**BRIEF**: Every line from the start of the records below to the line containing "Locate an element" should be retyped exactly, that line included, and no others.

[Opening ENTRIES PROVIDED section]

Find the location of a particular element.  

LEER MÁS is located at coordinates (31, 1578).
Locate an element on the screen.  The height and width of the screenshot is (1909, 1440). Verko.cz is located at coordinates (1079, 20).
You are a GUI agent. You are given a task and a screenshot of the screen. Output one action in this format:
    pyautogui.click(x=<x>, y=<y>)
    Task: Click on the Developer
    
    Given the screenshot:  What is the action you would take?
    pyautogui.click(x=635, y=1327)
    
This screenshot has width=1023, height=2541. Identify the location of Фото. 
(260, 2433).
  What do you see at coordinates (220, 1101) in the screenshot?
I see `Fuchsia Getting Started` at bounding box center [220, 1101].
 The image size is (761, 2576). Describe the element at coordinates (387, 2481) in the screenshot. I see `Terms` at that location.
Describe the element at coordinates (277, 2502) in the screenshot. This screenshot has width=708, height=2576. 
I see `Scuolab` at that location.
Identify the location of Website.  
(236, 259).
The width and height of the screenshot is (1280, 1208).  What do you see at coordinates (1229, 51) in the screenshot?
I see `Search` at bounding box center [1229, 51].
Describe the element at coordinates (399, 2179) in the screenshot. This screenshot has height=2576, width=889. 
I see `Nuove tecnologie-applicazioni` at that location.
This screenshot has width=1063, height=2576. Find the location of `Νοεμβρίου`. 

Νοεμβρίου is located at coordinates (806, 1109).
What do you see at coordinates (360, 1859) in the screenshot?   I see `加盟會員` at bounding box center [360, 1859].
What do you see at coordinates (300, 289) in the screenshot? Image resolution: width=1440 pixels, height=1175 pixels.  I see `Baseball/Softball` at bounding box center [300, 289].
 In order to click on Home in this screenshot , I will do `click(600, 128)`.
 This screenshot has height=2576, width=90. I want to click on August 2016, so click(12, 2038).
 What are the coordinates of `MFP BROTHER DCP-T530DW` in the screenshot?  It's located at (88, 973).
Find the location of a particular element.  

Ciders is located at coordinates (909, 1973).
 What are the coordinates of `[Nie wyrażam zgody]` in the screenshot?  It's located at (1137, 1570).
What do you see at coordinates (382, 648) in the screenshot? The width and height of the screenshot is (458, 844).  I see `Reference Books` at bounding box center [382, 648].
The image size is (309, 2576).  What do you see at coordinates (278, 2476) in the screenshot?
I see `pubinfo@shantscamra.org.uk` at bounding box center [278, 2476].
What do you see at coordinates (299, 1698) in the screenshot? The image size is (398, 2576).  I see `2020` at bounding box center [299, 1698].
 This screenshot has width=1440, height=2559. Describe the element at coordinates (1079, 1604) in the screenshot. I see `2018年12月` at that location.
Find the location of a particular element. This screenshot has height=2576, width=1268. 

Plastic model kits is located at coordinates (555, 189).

[Closing ENTRIES PROVIDED section]

**WRITTEN ANSWER**:
Find the location of a particular element.  

LEER MÁS is located at coordinates (31, 1578).
Locate an element on the screen.  The height and width of the screenshot is (1909, 1440). Verko.cz is located at coordinates (1079, 20).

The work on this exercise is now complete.